Relationship: Conflicting needs? This is how you deal with it

Oskar Holzberg
What to do if there are inequalities in the relationship?

© Jacob Lund / Adobe Stock

Our couples therapist Oskar Holzberg’s column is all about typical love wisdom and their truthfulness; he dissects proverbs, song lyrics and famous quotes. This time “The decisive factor for a good marriage is not how well you get along, but how you deal with the incompatibilities” (Leo Tolstoy, Russian writer).

In short: Unlike nutrition, we can Don’t avoid incompatibilities in a relationship.
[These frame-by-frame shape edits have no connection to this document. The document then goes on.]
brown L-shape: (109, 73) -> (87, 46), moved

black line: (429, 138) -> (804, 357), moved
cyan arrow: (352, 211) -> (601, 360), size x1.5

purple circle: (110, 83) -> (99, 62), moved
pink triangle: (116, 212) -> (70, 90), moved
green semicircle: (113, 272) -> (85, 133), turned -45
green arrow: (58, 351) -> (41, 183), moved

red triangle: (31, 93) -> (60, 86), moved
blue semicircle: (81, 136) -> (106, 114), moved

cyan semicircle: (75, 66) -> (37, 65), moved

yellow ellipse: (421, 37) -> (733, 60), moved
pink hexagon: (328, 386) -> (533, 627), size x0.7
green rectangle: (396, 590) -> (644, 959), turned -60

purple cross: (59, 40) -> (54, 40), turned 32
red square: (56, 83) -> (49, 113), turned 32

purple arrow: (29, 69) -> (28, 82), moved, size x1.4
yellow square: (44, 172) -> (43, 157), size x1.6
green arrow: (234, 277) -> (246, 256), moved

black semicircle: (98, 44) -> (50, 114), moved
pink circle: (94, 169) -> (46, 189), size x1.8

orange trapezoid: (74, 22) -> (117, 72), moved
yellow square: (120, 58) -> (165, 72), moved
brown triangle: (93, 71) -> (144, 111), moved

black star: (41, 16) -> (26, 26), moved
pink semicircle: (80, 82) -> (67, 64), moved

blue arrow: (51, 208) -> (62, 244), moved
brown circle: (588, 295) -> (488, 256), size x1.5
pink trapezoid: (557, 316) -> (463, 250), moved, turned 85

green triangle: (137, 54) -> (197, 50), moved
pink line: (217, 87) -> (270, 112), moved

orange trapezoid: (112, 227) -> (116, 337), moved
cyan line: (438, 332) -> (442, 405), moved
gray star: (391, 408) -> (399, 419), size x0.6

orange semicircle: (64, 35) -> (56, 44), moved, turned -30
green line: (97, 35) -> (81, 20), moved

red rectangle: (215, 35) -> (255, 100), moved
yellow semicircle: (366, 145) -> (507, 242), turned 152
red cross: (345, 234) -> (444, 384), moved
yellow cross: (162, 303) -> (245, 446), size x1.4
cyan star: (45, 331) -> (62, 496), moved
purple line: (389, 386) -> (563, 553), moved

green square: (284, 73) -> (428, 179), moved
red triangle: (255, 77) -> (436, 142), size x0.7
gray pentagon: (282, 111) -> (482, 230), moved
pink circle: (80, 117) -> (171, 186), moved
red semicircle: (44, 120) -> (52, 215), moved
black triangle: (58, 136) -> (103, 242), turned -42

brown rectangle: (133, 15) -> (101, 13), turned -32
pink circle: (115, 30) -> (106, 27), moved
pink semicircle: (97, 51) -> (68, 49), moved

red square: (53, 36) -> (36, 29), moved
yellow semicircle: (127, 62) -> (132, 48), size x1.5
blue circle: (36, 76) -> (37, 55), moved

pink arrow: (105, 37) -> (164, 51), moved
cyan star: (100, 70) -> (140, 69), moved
Now in detail: Our romantic relationships are where we seek harmony. The harmony of hearts. A soul mate who has the same preferences, the same goals in life. But people are like snowflakes: all similar, each different. That’s why we’ll soon no longer be able to ignore the fact that he loves heavy red wines and we love Aperol Spritz. That we enjoy stewing in the sauna while she hates sweating. That our loved one only wears any color as long as it is black, while we like colorful fabrics and bright patterns. If someone only wants to be by the sea on vacation, while their partner can only find relaxation beyond two thousand meters in altitude, it becomes difficult. But we can still find solutions for this. It only becomes problematic when it is no longer just about differences, but about incompatibilities.

There was an ongoing conflict between Thomas and Ivanka, which was frustrating for both of them. Ivanka was constantly stunned by how Thomas ignored her needs, while Thomas was completely unnerved because nothing he did seemed good enough. For example, he just had booked a hotel on the Baltic Sea and, he believed, took into account everything that was important to her: Sea view, quiet location, wellness area, vegan menu. But Ivanka changed her booking again and took a hotel that also had a steam room.

When we talked about it, it became clear that a “satisficer” (Thomas) and an “optimizer” (Ivanka) live together here. “Optimizer” are always looking for the very best solution, the most perfect fulfillment of their wishes. “Satisficer” are happy when they have found a satisfactory solution and don’t have to put in a lot of additional effort. Thomas and Ivanka differ in their personalities. And in any relationship it becomes difficult when the needs of one person are not compatible with those of the other.

Incompatibilities in the partnership

As with food intolerances The incompatibilities in the partnership must first be recognized and understood. If introverts, who tend to make social contacts, meet extraverted partners who thrive in society, then it’s easy to see. Even if “larks” who have their best time in the morning meet “owls” whose peak is in the evening. Or order fanatics meet chaotic people, stingy people meet consumer addicts. But if one manages their worries and fears by thinking and talking about them at length, while the other prefers to suppress everything, it is not immediately obvious. Or when visual people who experience the world through their eyes meet kinesthetes for whom sensing is crucial.

Incompatibilities cannot be resolved. But once we understand which of our personality traits are incompatible with each other, we can let go of our conflict. Because our favorite person doesn’t refuse us, he isn’t against us either. He just reacts to the world completely differently. And we cannot demand that he become like us. When we acknowledge this, incompatibilities become differences. And even if it’s not easy: we can learn to live with them.

Oskar Holzberg has been treating couples and writing about it for almost 30 years. He says: “Love is not an illusion, but we have too many illusions about love.”